Let's perform a query of those raw tables.
with s_conversation_classifications as (
select conversation_id
from climate_resilience.conversation_classifications
where classification is true
),
s_conversations as (
select * from climate_resilience.x_conversations
),
s_conversation_posts as (
select * from climate_resilience.x_conversation_posts
),
s_user_geolocations as (
select distinct
social_network_profile_id,
first_value(location) over (partition by social_network_profile_id order by geolocation_ts, location_order) as location,
first_value(COUNTRYNAME) over (partition by social_network_profile_id order by geolocation_ts, location_order) as country_name,
first_value(COUNTRYCODE) over (partition by social_network_profile_id order by geolocation_ts, location_order) as country_code,
first_value(ADMINNAME1) over (partition by social_network_profile_id order by geolocation_ts, location_order) as admin_name,
first_value(ADMINCODE1) over (partition by social_network_profile_id order by geolocation_ts, location_order) as admin_code,
first_value(latitude) over (partition by social_network_profile_id order by geolocation_ts, location_order) as latitude,
first_value(longitude) over (partition by social_network_profile_id order by geolocation_ts, location_order) as longitude
from climate_resilience.user_geolocations
),
s_post_narrative_associations as (
select * from climate_resilience.post_narrative_associations
),
merge_posts as (
select
s_conversations.tweet_id as post_id,
s_conversations.tweet_conversation_id as conversation_id,
s_conversations.tweet_text as post_text,
s_conversations.author_id,
s_conversations.author_username,
s_conversations.tweet_created_at as post_publication_ts
from s_conversations
union all
select
s_conversation_posts.tweet_id as post_id,
s_conversation_posts.tweet_conversation_id as conversation_id,
s_conversation_posts.tweet_text as post_text,
s_conversation_posts.author_id,
s_conversation_posts.author_username,
s_conversation_posts.tweet_created_at as post_publication_ts
from s_conversation_posts
),
filter_climate_conversations as (
select merge_posts.* from merge_posts
inner join s_conversation_classifications on merge_posts.conversation_id = s_conversation_classifications.conversation_id
),
final as (
select distinct
filter_climate_conversations.conversation_id,
filter_climate_conversations.post_id,
filter_climate_conversations.post_text,
filter_climate_conversations.post_publication_ts,
filter_climate_conversations.author_username,
s_user_geolocations.location,
s_user_geolocations.country_name,
s_user_geolocations.country_code,
s_user_geolocations.admin_name,
s_user_geolocations.admin_code,
s_user_geolocations.latitude,
s_user_geolocations.longitude,
s_post_narrative_associations.discourse_type
from filter_climate_conversations
left join s_user_geolocations on filter_climate_conversations.author_id = s_user_geolocations.social_network_profile_id
left join s_post_narrative_associations on filter_climate_conversations.post_id = s_post_narrative_associations.post_id
)
select * from final
order by post_publication_ts
We only have a few days' worth of data, but let's see if we can start visualizing discourse types by geography. Let's start by looking at the distribution of discourse types.

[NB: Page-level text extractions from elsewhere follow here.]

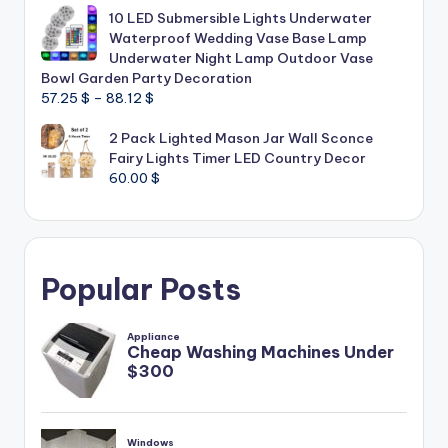
10 LED Submersible Lights Underwater
Waterproof Wedding Vase Base Lamp
Underwater Night Lamp Outdoor Vase
Bowl Garden Party Decoration
Price
57.25
$
–
88.12
$
range:
2 Pack Lighted Mason Jar Wall Sconce
57.25 $
Fairy Lights Timer LED Country Decor
through
60.00
$
88.12 $
Popular Posts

And now let's see a very preliminary map of the dominant narratives by U.S. state.
📝 Takeaways and Next Steps
So, what are the key takeaways from this?
- LLMs are not just for end users to interact with your data; they can be used deep within your ETL process.
- Using the right frameworks (in our case, Dagster and LangChain), it's easy to set up AI agents and have them take an active role in your transformation assets.
- With rich and robust metadata collection from both our frameworks, we can closely monitor the performance of our agents and the amount we spend on LLM calls. That opens up many opportunities to test out different models and optimize your prompts.
We are only starting with this platform, and it's already producing some exciting data. There are many opportunities to build data products that will consume this data. But the next step will be to improve the geolocation enrichment process, warehouse entities, and create an interactive app to explore how climate narratives change through geography and time.